Mercredi 10 août 2005

Pour aller à la montagne Pourpre et Or, depuis le centre ville, ce n’est pas difficile. Il faut prendre l’un des deux axes principaux, celui qui traverse Nankin d’est en ouest, c’est-à-dire la portion de route qui s’appelle Zhongshan Donglu. Elle vous amène, sans forcer sur vos pédales, jusqu’aux remparts, la porte Zhongshan. Zhongshan, c’est l’un des noms de celui que nous appelons Docteur Sun Yatsen, qui, pour avoir placé la capitale de la République de Chine à Nankin, en 1911, fait l’objet d’un culte tout particulier ici. Des Zhongshan quelque chose, il y en a à foison. La montagne elle-même, dont le vrai nom est Zi Jin Shan, c’est-à-dire Or Pourpre Montagne, est le plus souvent appelée Zhongshan Li, du nom du Mausolée de Sun Yatsen, le site le plus visité de la montagne.

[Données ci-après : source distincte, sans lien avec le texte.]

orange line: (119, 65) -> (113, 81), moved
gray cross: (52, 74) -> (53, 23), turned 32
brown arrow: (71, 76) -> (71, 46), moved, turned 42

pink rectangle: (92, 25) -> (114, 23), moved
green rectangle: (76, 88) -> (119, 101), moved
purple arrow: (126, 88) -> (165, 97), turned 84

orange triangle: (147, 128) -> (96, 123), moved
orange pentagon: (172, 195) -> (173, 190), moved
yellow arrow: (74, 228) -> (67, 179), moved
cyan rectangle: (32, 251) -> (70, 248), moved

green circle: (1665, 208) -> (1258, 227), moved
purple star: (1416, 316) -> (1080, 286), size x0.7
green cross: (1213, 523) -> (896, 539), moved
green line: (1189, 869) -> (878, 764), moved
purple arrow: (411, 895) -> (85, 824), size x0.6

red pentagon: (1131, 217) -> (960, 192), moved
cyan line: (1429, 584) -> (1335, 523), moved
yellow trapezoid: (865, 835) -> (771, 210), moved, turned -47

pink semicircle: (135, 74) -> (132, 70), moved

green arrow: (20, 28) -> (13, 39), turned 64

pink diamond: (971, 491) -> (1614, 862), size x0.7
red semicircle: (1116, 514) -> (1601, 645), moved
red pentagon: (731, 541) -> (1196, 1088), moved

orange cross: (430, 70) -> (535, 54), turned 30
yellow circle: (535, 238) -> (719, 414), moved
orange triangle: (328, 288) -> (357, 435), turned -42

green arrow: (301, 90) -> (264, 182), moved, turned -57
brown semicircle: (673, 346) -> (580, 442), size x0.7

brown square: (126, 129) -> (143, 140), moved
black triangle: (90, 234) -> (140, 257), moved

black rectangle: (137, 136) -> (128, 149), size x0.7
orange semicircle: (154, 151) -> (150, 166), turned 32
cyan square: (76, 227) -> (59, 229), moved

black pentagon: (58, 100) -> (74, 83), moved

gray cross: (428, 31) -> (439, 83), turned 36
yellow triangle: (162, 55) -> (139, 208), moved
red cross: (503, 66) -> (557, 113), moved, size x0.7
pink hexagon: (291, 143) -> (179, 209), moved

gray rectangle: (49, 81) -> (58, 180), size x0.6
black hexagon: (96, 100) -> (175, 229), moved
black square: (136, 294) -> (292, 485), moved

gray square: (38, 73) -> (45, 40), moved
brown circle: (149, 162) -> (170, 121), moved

Un jour d’août 2005, pour soigner un mal de tête dont la cause était un manque d’activité en plein air, je partis, avec un ami, me baigner dans le Lac des nuages pourpres, situé au centre de la Montagne pourpre et or. Cela fait beaucoup de pourpre, me direz-vous, pour un environnement plutôt dominé par le vert. Mimique ne voulut pas pas nous accompagner car ce lac est connu pour être dangereux. Tous les Nankinois disent que chaque année des gens y meurent attirés par des tourbillons. De mon côté, y voir tous ces vénérables membres du troisième âge faire des brasses me paraissait indiquer qu’il s’agissait plutôt là d’une légende urbaine.

Arrivé à la porte Zhongshan, tournez à gauche, longez le rempart tout en pénétrant dans la montagne, continuez tout droit sans vous poser de questions et, juste à côté du site des Tombes Ming, vous trouverez le site du lac. La facilité avec laquelle on y accède a quelque chose de déconcertant. Le lieu est tellement enchanteur qu’on se demande pourquoi on n’y passe pas le plus clair de l’été. Un lac, pas trop sale, derrière lequel s’étagent, dans une légère brume, les moutonnements successifs des monts couverts d’une végétation tropicale. On peut dire, sans avoir peur des mots, que c’est un petit paradis.

Mon ami trouvait que cette expédition manquait de femmes. Sa légitime, ne sachant pas nager, déclina l’offre de nous accompagner. Moi, j’envoyai des invitations, par messages textuels téléphoniques, à deux anciennes étudiantes, dont une seulement, répondit présent. Quand elle arriva, nous étions déjà à l’eau depuis une heure. Je traversais le lac à la nage pour l’accueillir. Au début, elle ne voulut pas nous rejoindre dans l’eau. Parce que c’est dangereux.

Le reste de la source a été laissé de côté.